Required work: Copy out the lines below that hold the word "Keine".
Dataset entries below:
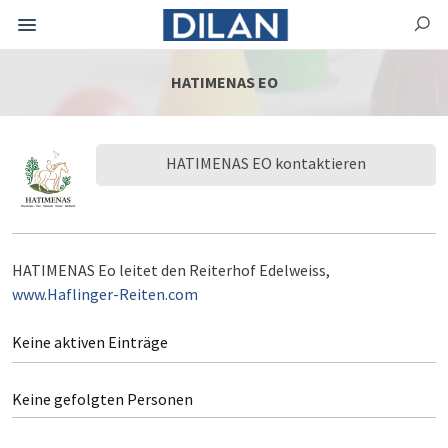
HATIMENAS EO
HATIMENAS EO kontaktieren
HATIMENAS Eo leitet den Reiterhof Edelweiss,
www.Haflinger-Reiten.com
Keine aktiven Einträge
Keine gefolgten Personen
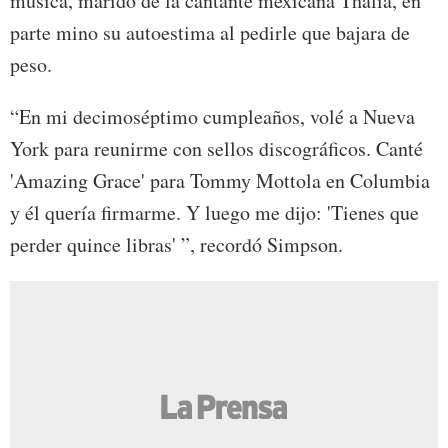
música, marido de la cantante mexicana Thalía, en
parte mino su autoestima al pedirle que bajara de
peso.
“En mi decimoséptimo cumpleaños, volé a Nueva
York para reunirme con sellos discográficos. Canté
'Amazing Grace' para Tommy Mottola en Columbia
y él quería firmarme. Y luego me dijo: 'Tienes que
perder quince libras' ”, recordó Simpson.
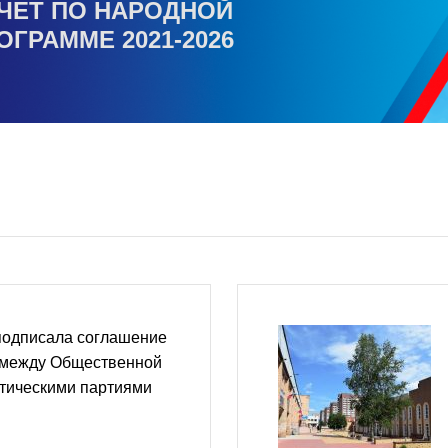
ЧЕТ ПО НАРОДНОЙ
ОГРАММЕ 2021-2026
подписала соглашение
 между Общественной
итическими партиями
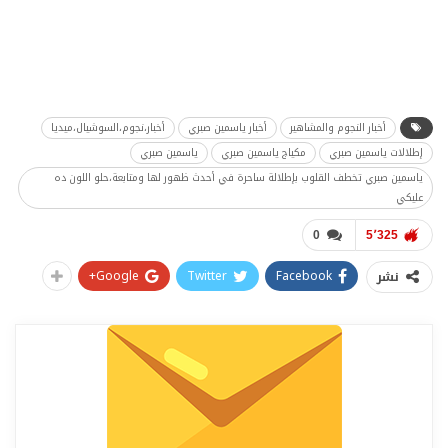
أخبار النجوم والمشاهير
أخبار ياسمين صبري
أخبار،نجوم،السوشيال،ميديا
إطلالات ياسمين صبري
مكياج ياسمين صبري
ياسمين صبري
ياسمين صبري تخطف القلوب بإطلالة ساحرة في أحدث ظهور لها ومتابعة،حلو اللون ده
عليكي
0
5٬325
Google+
Twitter
Facebook
نشر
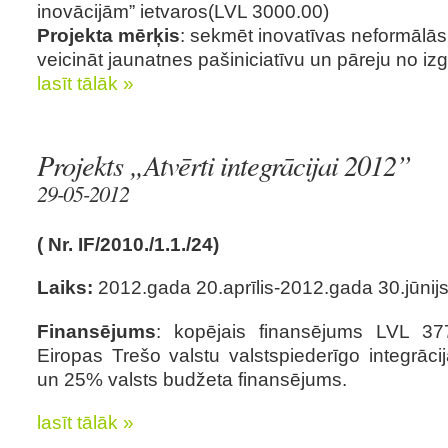
inovācijām” ietvaros(LVL 3000.00)
Projekta mērķis
: sekmēt inovatīvas neformālās 
veicināt jaunatnes pašiniciatīvu un pāreju no izg
lasīt tālāk »
Projekts „Atvērti integrācijai 2012”
29-05-2012
( Nr. IF/2010./1.1./24)
Laiks:
2012.gada 20.aprīlis-2012.gada 30.jūnij
Finansējums
: kopējais finansējums LVL 3
Eiropas Trešo valstu valstspiederīgo integrāc
un 25% valsts budžeta finansējums.
lasīt tālāk »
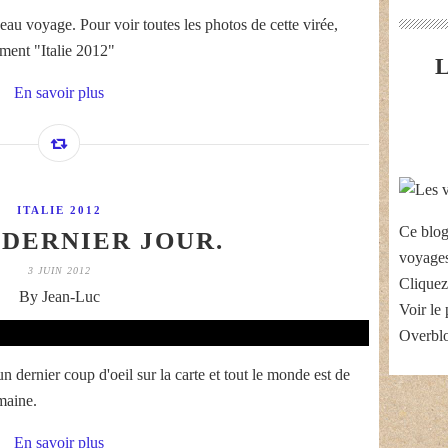
au voyage. Pour voir toutes les photos de cette virée,
ement "Italie 2012"
En savoir plus
ITALIE 2012
Ce blog
 DERNIER JOUR.
voyages
3 JUIN 2012
Cliquez
By Jean-Luc
Voir le 
Overbl
 dernier coup d'oeil sur la carte et tout le monde est de
maine.
En savoir plus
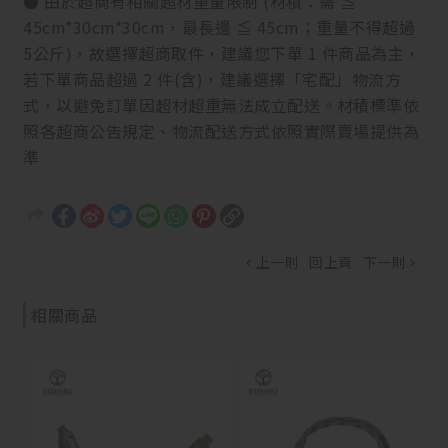
● 由於超商有相關超材重量限制 (材積：需 ≦
45cm*30cm*30cm，最長邊 ≦ 45cm；重量不得超過
5公斤)，故選擇超商取件，建議您下單 1 件商品為主，
若下單商品超過 2 件(含)，建議選擇「宅配」物流方
式，以避免訂單因超材超重無法成立配送。材積標準依
照各超商公告規定、物流配送方式依照實際賣場提供為
準
上一則
回上頁
下一則
相關商品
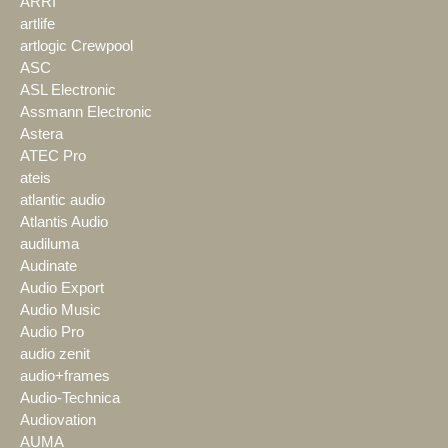
ARRI
artlife
artlogic Crewpool
ASC
ASL Electronic
Assmann Electronic
Astera
ATEC Pro
ateis
atlantic audio
Atlantis Audio
audiluma
Audinate
Audio Export
Audio Music
Audio Pro
audio zenit
audio+frames
Audio-Technica
Audiovation
AUMA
End of Dataset entries.
Task answer:
Keine aktiven Einträge
Keine gefolgten Personen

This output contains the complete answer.